Un poème de Pierre Reverdy (qui m'accompagne pendant ce voyage).
Parce qu'il est le poète des heures lentes, des lumières qui tournent. Parce qu'il est de l'aurore et du crépuscule. Parce qu'il sait la nuit.



PENDANT LA NUIT

L'horizon est plein de lampes
Théâtre clair
la danse
l'étoile au bout du fil
le poids trop lourd
Le long de la route l'orage court
On sort
On dort
La peur glisse dans le décor
La nuit pousse un soupir et meurt
Contre la glace au fond du lit
La lune me regarde et rit
Le ciel noir devient plus petit
Les ailes frôlent sur le toit
Le vent est arrêté plus bas
On n'a cependant rien fait
On n'a rien dit
Les rideaux sont refermés
Les paupières défont leurs plis
Et voilà l'abeille du sommeil
Au bout de l'ombrelle


in Sources du vent


mardi 23 septembre 2008

Apu Qayaqpuma



Apu, c'est le dieu, c'est la montagne comme dieu.
Le Qayaqpuma est Apu.
On n'y entre pas comme dans un moulin, on n'y va pas pour conquérir des sommets.
Avant d'entrer, on demande la permission, on frappe à la porte.

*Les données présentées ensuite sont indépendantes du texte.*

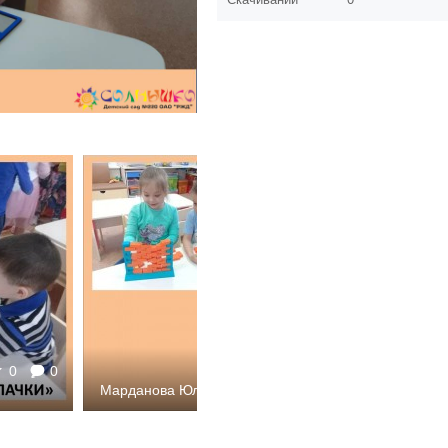
0
0
2584
0
0
Марданова Юлия Петровна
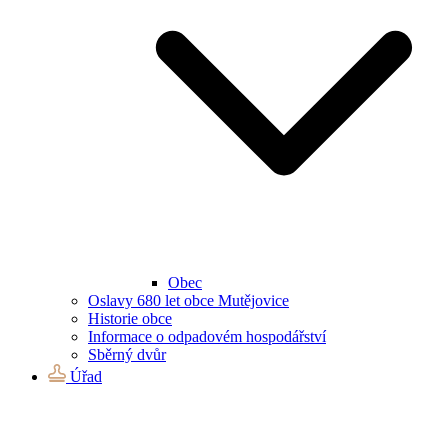
Obec
Oslavy 680 let obce Mutějovice
Historie obce
Informace o odpadovém hospodářství
Sběrný dvůr
Úřad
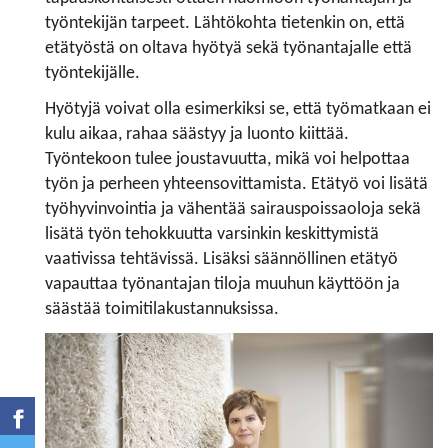
työntekijän tarpeet. Lähtökohta tietenkin on, että
etätyöstä on oltava hyötyä sekä työnantajalle että
työntekijälle.
Hyötyjä voivat olla esimerkiksi se, että työmatkaan ei
kulu aikaa, rahaa säästyy ja luonto kiittää.
Työntekoon tulee joustavuutta, mikä voi helpottaa
työn ja perheen yhteensovittamista. Etätyö voi lisätä
työhyvinvointia ja vähentää sairauspoissaoloja sekä
lisätä työn tehokkuutta varsinkin keskittymistä
vaativissa tehtävissä. Lisäksi säännöllinen etätyö
vapauttaa työnantajan tiloja muuhun käyttöön ja
säästää toimitilakustannuksissa.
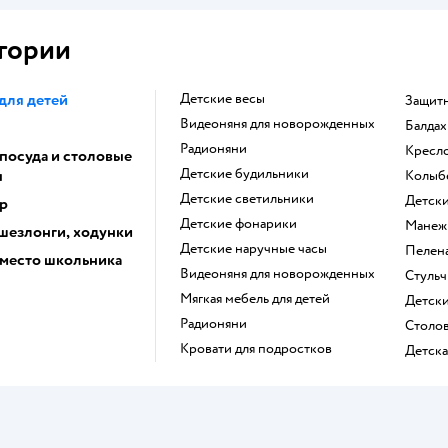
гории
для детей
Детские весы
Защит
Видеоняня для новорожденных
Балда
Радионяни
Кресл
 посуда и столовые
Детские будильники
ы
Колыб
Детские светильники
Детс
р
Детские фонарики
Манеж
 шезлонги, ходунки
Детские наручные часы
Пеле
 место школьника
Видеоняня для новорожденных
Стуль
Мягкая мебель для детей
Детс
Радионяни
Столо
Кровати для подростков
Детск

Cette porte, située sur le versant sud de la montagne, c'est le Pumushco, la grotte de l'Apu : l'anus du dieu-Puma, le chemin qui mène à son ventre, au monde intérieur, ou Uku Pacha.

Dans le Pumushco, on fait des offrandes à l'Apu : de la coca (ce que l'on partage, dans les campagnes), du sucre (ce qu'aiment les enfants), de l'alcool, et un peu de parfum que l'on inhale et que l'on répand sur le visage et sur la nuque. Et son odeur forte vous saisit, et semble vous ouvrir tous les pores.



C'est Alfredo qui m'a montré ce rituel d'offrande, et qui m'a emmenée au Qayaqpuma.



Avant d'entrer dans le Pumushco, Alfredo me dit : "Tu vas devoir me pardonner. Car cet endroit est le plus triste de Qayaqpuma".
L'ancien est effacé par le nouveau. Les peintures rupestres ont été avalées par les graffitis.

Un peu plus haut, on peut voir un autre "souvenir" laissé par des visiteurs indélicats : l'herbe noircie et les plantes brûlées par un incendie.



Alfredo n'en finit pas de connaître le Qayaqpuma. Cela fait douze ans qu'il parcourt ses pentes, escalade ses falaises, et enregistre méthodiquement les milliers de peintures rupestres qui se laissent voir sur les flancs de ses roches.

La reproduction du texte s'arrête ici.